A questo punto si fa sempre più evidente l’equivalenza eros/logos, amore e conoscenza. Se l’amore risulta "cieco", e come tale distruttore ed entropico, esso non può essere ritenuto cosa evolutiva e positiva per l’umano mondo.
L’amore ha senso ed è importante se si fa nutrimento per lo Spirito (nel sogno gli uccelli) ed occorre sacrificarlo nel suo versante meramente privato ed egoico.

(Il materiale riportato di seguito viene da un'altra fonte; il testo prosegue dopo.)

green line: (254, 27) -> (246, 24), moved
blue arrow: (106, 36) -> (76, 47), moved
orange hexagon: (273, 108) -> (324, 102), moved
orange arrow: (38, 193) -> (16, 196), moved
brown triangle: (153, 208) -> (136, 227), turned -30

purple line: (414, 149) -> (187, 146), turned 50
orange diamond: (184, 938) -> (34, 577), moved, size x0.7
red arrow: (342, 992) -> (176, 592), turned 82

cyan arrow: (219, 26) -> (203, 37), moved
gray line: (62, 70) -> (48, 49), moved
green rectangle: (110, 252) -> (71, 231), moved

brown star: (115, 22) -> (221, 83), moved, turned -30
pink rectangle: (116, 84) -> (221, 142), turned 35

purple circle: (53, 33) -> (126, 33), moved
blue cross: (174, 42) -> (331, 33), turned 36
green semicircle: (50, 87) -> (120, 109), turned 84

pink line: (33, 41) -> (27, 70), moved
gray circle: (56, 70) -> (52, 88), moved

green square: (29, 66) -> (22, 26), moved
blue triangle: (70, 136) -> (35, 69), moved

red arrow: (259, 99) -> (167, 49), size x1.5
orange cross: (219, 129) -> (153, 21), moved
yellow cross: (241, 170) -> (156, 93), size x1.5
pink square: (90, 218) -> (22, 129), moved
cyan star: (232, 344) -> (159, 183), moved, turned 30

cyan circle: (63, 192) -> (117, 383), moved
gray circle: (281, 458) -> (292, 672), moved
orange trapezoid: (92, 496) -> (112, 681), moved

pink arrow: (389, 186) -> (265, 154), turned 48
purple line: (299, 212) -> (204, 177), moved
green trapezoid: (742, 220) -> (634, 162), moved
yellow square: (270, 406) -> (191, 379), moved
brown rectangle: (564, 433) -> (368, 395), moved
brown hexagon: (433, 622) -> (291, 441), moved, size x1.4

Concludiamo con P.T. de Chardin che a questo proposito così si esprime:
"Con l’amore dell’Uomo per il partner, per i figli, per gli amici, noi immaginiamo spesso di aver esaurito le diverse forme naturali dell’amore. Ora, da questa lista è precisamente assente la forma di passione più fondamentale: quella che precipita l’uno sull’altro gli elementi del Tutto, sotto la pressione di un Universo che si richiude su se stesso. L’affinità cosmica e, pertanto, il senso cosmico.

Un amore universale: non solo è una cosa psicologicamente possibile, ma è per di più l’unico modo completo e definitivo di amare".